Gastric Cancer. 2015 Jul;18(3):458-66. doi: 10.1007/s10120-014-0394-7. Epub 2014 Jun 11.
A novel gene-protein assay for evaluating HER2 status in gastric cancer: simultaneous analyses of HER2 protein overexpression and gene amplification reveal intratumoral heterogeneity.
BACKGROUND: Human epidermal growth factor receptor 2 (HER2) protein overexpression and gene amplification are important biomarkers for trastuzumab treatment in breast and gastric cancer patients. Gastric cancer presents high rates of tumor heterogeneity, which may influence the results of HER2 testing. A novel gene-protein assay (GPA) can allow the simultaneous analysis of HER2 protein and gene status on a single slide.
METHODS: Using the tissue microarray technique, the HER2 status of each of 875 gastric cancer cases was evaluated by immunohistochemistry (IHC), brightfield dual-color in situ hybridization (DISH), and GPA. Intratumoral phenotypic and genotypic heterogeneity were evaluated by comparing the HER2 statuses of two tissue cores from each case.
RESULTS: There was excellent concordance between GPA and IHC (99.2 %), as well as between GPA and DISH results (99.3 %). HER2 positivity obtained by GPA was almost identical (99.8 %) to the results obtained by IHC and DISH assays. Intratumoral phenotypic heterogeneity was more frequently observed in IHC 2+ cases (63.5 %) compared with IHC 3+ cases (28.3 %). Phenotypic heterogeneity (48.8 %) was more frequently observed than genotypic heterogeneity (26.8 %). Tumor heterogeneity was consistently observed from early to advanced stages.

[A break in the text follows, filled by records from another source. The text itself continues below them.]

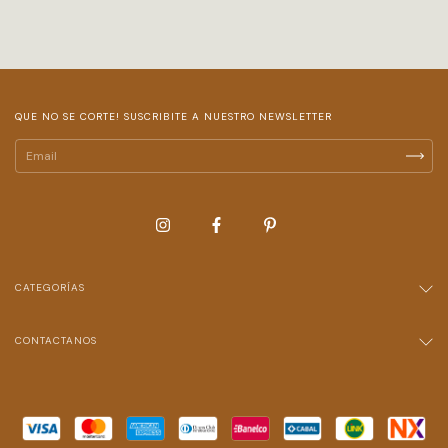
QUE NO SE CORTE! SUSCRIBITE A NUESTRO NEWSLETTER
CATEGORÍAS
CONTACTANOS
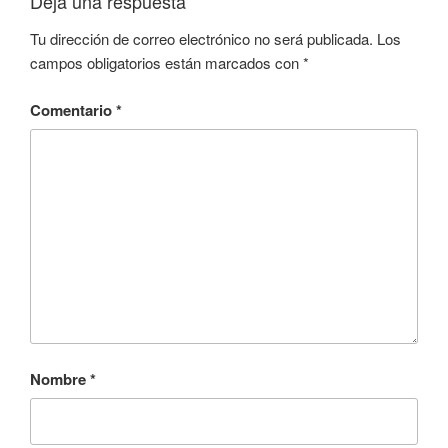
Deja una respuesta
Tu dirección de correo electrónico no será publicada.
Los
campos obligatorios están marcados con
*
Comentario
*
Nombre
*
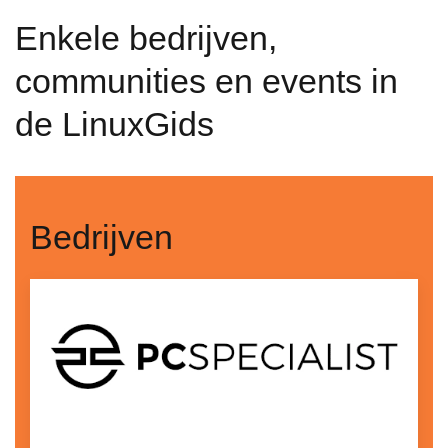
Enkele bedrijven,
communities en events in
de LinuxGids
Bedrijven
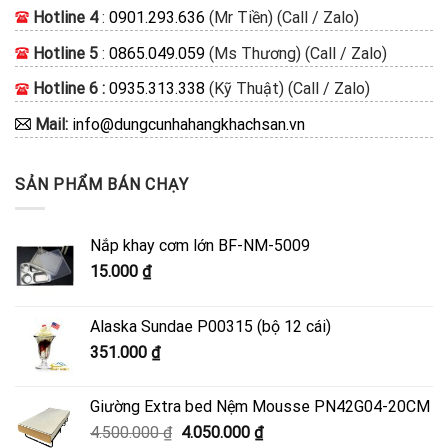
Hotline 4
:
0901.293.636
(Mr Tiền) (Call / Zalo)
Hotline 5
:
0865.049.059
(Ms Thương) (Call / Zalo)
Hotline 6 :
0935.313.338
(Kỹ Thuật) (Call / Zalo)
Mail:
info@dungcunhahangkhachsan.vn
SẢN PHẨM BÁN CHẠY
Nắp khay cơm lớn BF-NM-5009
15.000
₫
Alaska Sundae P00315 (bộ 12 cái)
351.000
₫
Giường Extra bed Nệm Mousse PN42G04-20CM
Giá
Giá
4.500.000
₫
4.050.000
₫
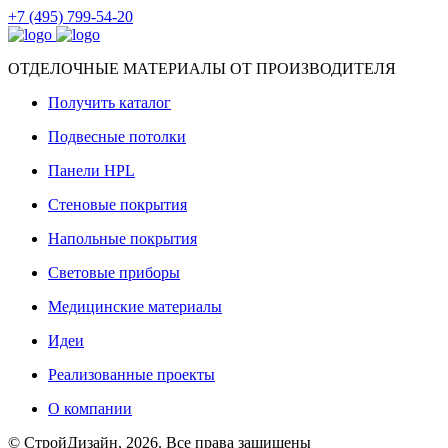
+7 (495) 799-54-20
ОТДЕЛОЧНЫЕ МАТЕРИАЛЫ ОТ ПРОИЗВОДИТЕЛЯ
Получить каталог
Подвесные потолки
Панели HPL
Стеновые покрытия
Напольные покрытия
Световые приборы
Медицинские материалы
Идеи
Реализованные проекты
О компании
© СтройДизайн, 2026. Все права защищены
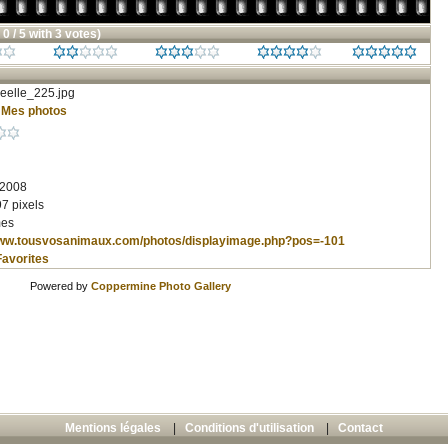
 0 / 5 with 3 votes)
eelle_225.jpg
/
Mes photos
 2008
7 pixels
mes
www.tousvosanimaux.com/photos/displayimage.php?pos=-101
Favorites
Powered by
Coppermine Photo Gallery
Mentions légales
|
Conditions d'utilisation
|
Contact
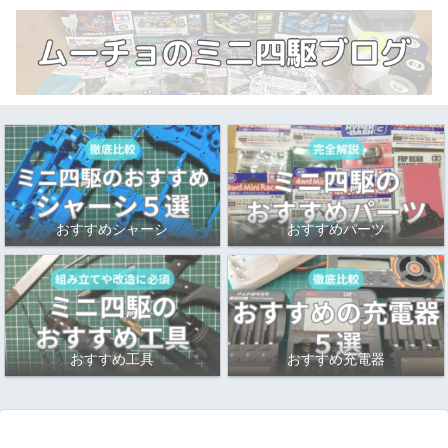
おすすめシャーシ
おすすめパーツ
おすすめ工具
おすすめ充電器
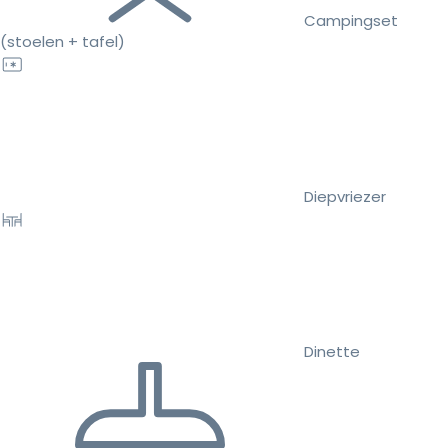
Campingset
(stoelen + tafel)
Diepvriezer
Dinette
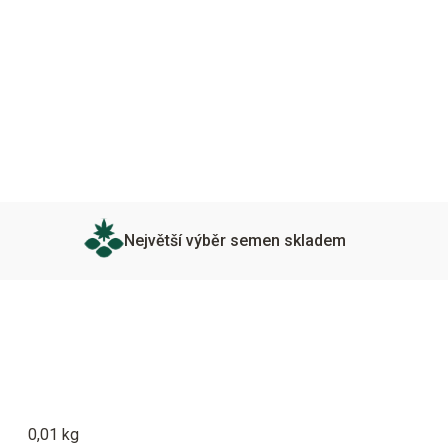
Největší výběr semen skladem
0,01 kg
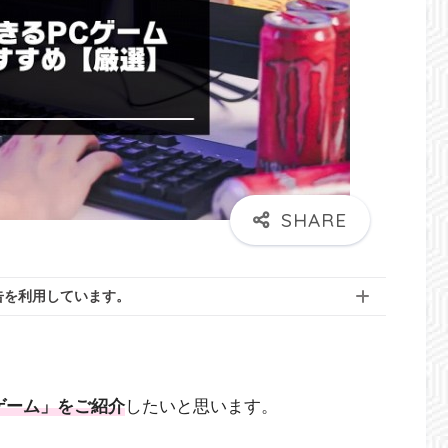
告を利用しています。
ゲーム」をご紹介
したいと思います。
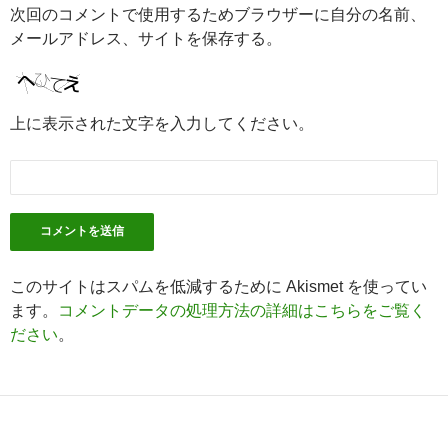
次回のコメントで使用するためブラウザーに自分の名前、
メールアドレス、サイトを保存する。
上に表示された文字を入力してください。
このサイトはスパムを低減するために Akismet を使ってい
ます。
コメントデータの処理方法の詳細はこちらをご覧く
ださい
。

CONCLUSIONS: HER2-positive gastric cancers presented different levels of HER2 protein expression and gene amplification statuses within the same lesion in almost half the cases examined. Evaluating both phenotypic and genotypic heterogeneity may contribute to a deeper understanding and improved prediction of clinical outcome in gastric cancer patients treated with trastuzumab. This newly established GPA technology may also be useful for developing biomarkers for other molecularly targeted therapies.